Apparently the US interview notification came out yesterday, and I thought I’d give those of you who didn’t make it past the interview stage this year some words of wisdom or encouragement or at least condolences.
I minored in Japanese and first learned about the JET Program in my sophomore year. I was an art major with no cash and a very strict curriculum, so JET seemed like a great alternative to taking out loans for study abroad and pushing my graduation back at least a semester. Also my Japanese professor expected all of us Japanese minors to apply. Okay, “expected” is a strong word, more like strongly encouraged us to apply, and would purse her lips in slight disappointment if you talked about going to grad school, or even worse, just going straight into a non-Japanese related career.
At the end of November, I sent in my application for the JET Program along with several of my classmates. As I stated in my first post, I thought I was a shoe-in. Well, at least everyone else talked to me like I was a shoe-in. I’m far too critical of myself to assume I’m a shoe-in for anything, which might have been the problem. Anyway, I was reasonably confident that I would easily make it to the interview stage. December and the holidays came and went, and finally it was late January. Several of my classmates received their notifications that they would be interviewed, but my email inbox was empty despite me refreshing the page every 2 minutes.
A couple days later I was sitting at work when an email from JET arrived. Finally, I thought to myself as I clicked to open it. But instead of a “congratulations” I read this sentence:
Unfortunately, we cannot offer you an interview for this year’s program.
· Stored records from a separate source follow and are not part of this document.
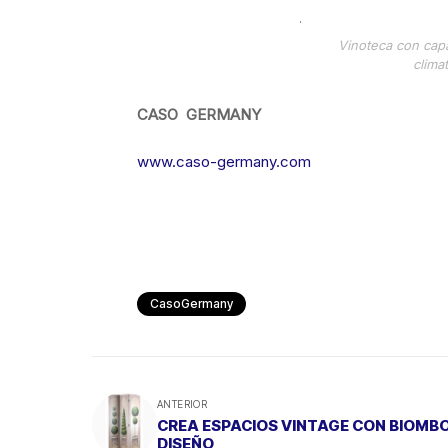
Vinoteca con capa
clima
CASO GERMANY
www.caso-germany.com
CasoGermany
ANTERIOR
CREA ESPACIOS VINTAGE CON BIOMBO
DISEÑO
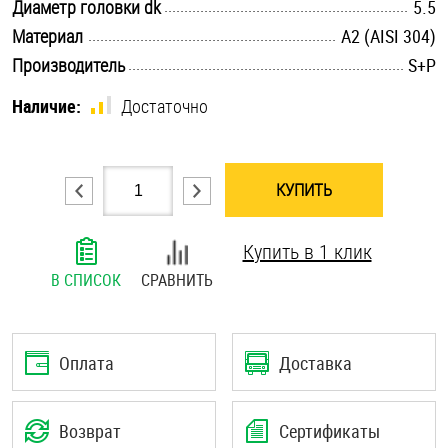
.............................................................................................................
Диаметр головки dk
5.5
Шплинты
.............................................................................................................
Материал
А2 (AISI 304)
.............................................................................................................
Производитель
S+P
Штифты и пальцы
Наличие:
Достаточно
КУПИТЬ
Купить в 1 клик
В СПИСОК
СРАВНИТЬ
Оплата
Доставка
Возврат
Сертификаты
Rejection in general sucks, but there was something especially stinging about being rejected for the interview. On the one hand, JET’s just another job, but on the other hand the application is so lengthy and the wait to hear on an interview is so long it’s hard not to get invested emotionally. Plus the fact that I knew several other applicants and that most of them were granted interviews made me feel even more dejected. And what’s perhaps the worst thing of all is JET doesn’t tell the rejected applicants what exactly they did wrong, so I was left wonder what exactly it was that earned me a “no interview” stamp.
So to those of you rejected for an interview: I was there, and I know it sucks. I was bummed out for a while and nothing made me feel better about it. Since I can’t magically change your results, I probably can’t make you feel better, but here are a few of the “upsides” of being rejected for an interview.
1. No more waiting: Hey, at least it’s over and done for you. People granted interviews have another 2 months+ of waiting, and if they’re unfortunate enough to get “alternate” status, they have to wait even longer. If you’re in school, you have plenty of time to get your post-graduation plans lined up.
2. JET’s interview selection is random as hell: I’m pretty sure monkeys and those little balls they use for Bingo are involved. But seriously, part of that “JET Mystique” to keep the guidelines vague and pretty much keep mum about the selection process. Supposedly there’s a points system, but that doesn’t explain how every year licensed TESL teachers are turned down in favor of people who have never taught before and don’t know 2 words of Japanese. What I’m trying to say is don’t take it personally, they didn’t reject you, just a piece of paper.
3. You can focus on a real job/career: JET’s not a career, and while some JET’s have many responsibilities, a lot of them are pretty much human tape recorders and spend a good portion of their day at their desks trying not to pass out in front of kocho-sensei. I’m enjoying myself here, but I’m not sure how I’m going to handle eventually going home and trying to break back into the field I studied in school.
4. You don’t have to deal with the roulette wheel that is JET: JET’s unofficial motto is “ESID” (every situation is different); you might get subsidized housing, or you might be paying a couple grand in key money when you arrive. You might get a nice, understanding supervisor, or you might get someone who watches and scrutinizes your every move. You might be based at one or two schools and have the opportunity to get to know your students and fellow teachers, or you might have so many schools that you barely get to know anyone’s name. When you’re out there focusing on a real career (as per #3) you can be grateful that you have a little more control over your situation, not locked in a year long commitment thousands of miles from home.
5. JETs not the only way to get to Japan: You’ll probably have to pay your own way to Japan, but there are several companies out there that hire overseas and pay you a salary comparable to JET. Usually the application process for these companies is much shorter, and if the Japanese inaka (countryside) doesn’t really appeal to you, these companies are more likely to give you a position in an urban setting.
6. There’s always next year: If you decided to apply again in the fall, you have a leg up since you’ve already been through this. Try to get some tutoring and cultural experience to add to your application in the mean time, and make sure to tick the box that asks if you’ve ever applied for the JET Program before. It supposedly shows you are persistent and are serious about the program (hey, worked for me!).